А Гариб и купец сидели на коврике в кольце верблюдов. Купец похвалялся:
— … Я опытный человек в делах любви. Если женщина увидит меня, сразу теряет разум. Не веришь? Так слушай… Три дня назад иду я тут по базару, а навстречу…
Меж верблюжьих голов и горбов вынырнул мальчик, купец взял у него желудок, краску и кисть, бросил ему еще монетку, и мальчик умчался.
— Давай голову!
Гариб подставил голову, купец стал натягивать на затылок Гариба и прилаживать высушенный бараний желудок:
— Так вот, иду я… Навстречу девушка. Посмотрел я на нее, она в ответ приоткрыла покрывало. И я увидел, что волосы ее, как полчища эфиопов, лицо, как снег, а уста, как бальзам для больных тысяч городов…

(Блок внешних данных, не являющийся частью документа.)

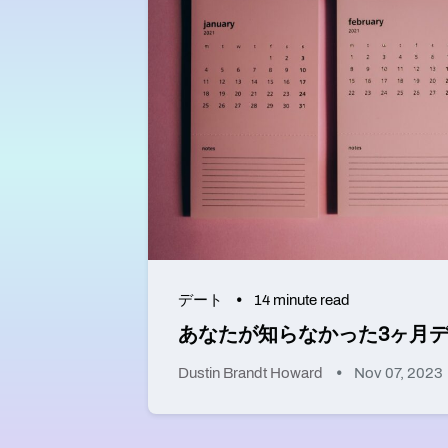
デート
14 minute read
あなたが知らなかった3ヶ月
Dustin Brandt Howard
Nov 07, 2023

Приладив желудок, купец взялся за кисть, обмакнул ее в баночку и принялся красить Гарибу лицо:
— … Я пошел следом и говорю ей стих: «Золотым блестя халатом, милая, иди сюда, с подбородком розоватым, милая, иди сюда!» Молчит. Я говорю еще стих. Опять молчит. Тогда я протянул ей кинжал: «О красавица! Или пронзи мне кинжалом печень, или заговори!» И она заговорила. Когда я услышал ее голос, осел убежал и веревку унес, пропала петля! Я пошел к ее отцу, положил перед ним саблю и саван и сказал: «Или убей меня и заверни в этот саван, или отдай мне свою дочь в жены!»

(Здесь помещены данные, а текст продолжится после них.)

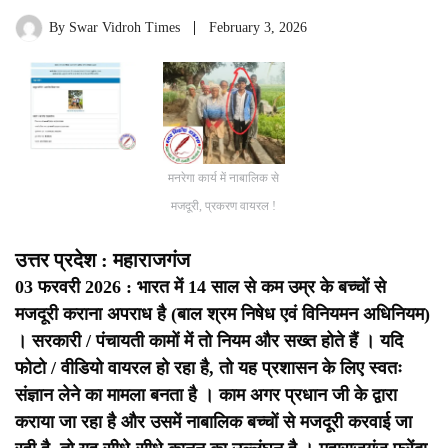
By
Swar Vidroh Times
February 3, 2026
मनरेगा कार्य में नाबालिक से
मजदूरी, प्रकरण वायरल !
उत्तर प्रदेश : महाराजगंज
03 फरवरी 2026 : भारत में 14 साल से कम उम्र के बच्चों से
मजदूरी कराना अपराध है (बाल श्रम निषेध एवं विनियमन अधिनियम)
।
सरकारी / पंचायती कामों में तो नियम और सख्त होते हैं ।
यदि
फोटो / वीडियो वायरल हो रहा है, तो यह प्रशासन के लिए स्वतः
संज्ञान लेने का मामला बनता है । काम अगर प्रधान जी के द्वारा
कराया जा रहा है और उसमें नाबालिक बच्चों से मजदूरी करवाई जा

Эзбер-ходжа стал докрашивать Гариба, поворачивая его, рассматривая свою работу придирчивым оком.
— Ну и что отец? Купец усмехнулся:
— Мне некогда делать подарки и ждать. Я купец, я заплатил за нее сто червонцев и на следующий день сыграл свадьбу. Но тут прибежал какой-то человек и сказал: «Шах Амад прослышал про красоту твоей жены и велел привести ее во дворец!» И мы с Гюль-Нагаль решили бежать!
Слова эти вошли не только в уши Гариба, их услыхал еще и Шавелед. Просунув голову меж верблюжьих горбов, он увидал купца, который говорил какому-то плешивцу:
— Думаешь, хвастаю? Вот Гюль-Нагаль!
С переметной сумы лежащего верблюда купец снял шкурку каракуля. И Шавелед издалека увидел лицо красавицы Гюль-Нагаль. Купец нежно сказал:
— Прости, моя любимая. Но глаза раба не в счет.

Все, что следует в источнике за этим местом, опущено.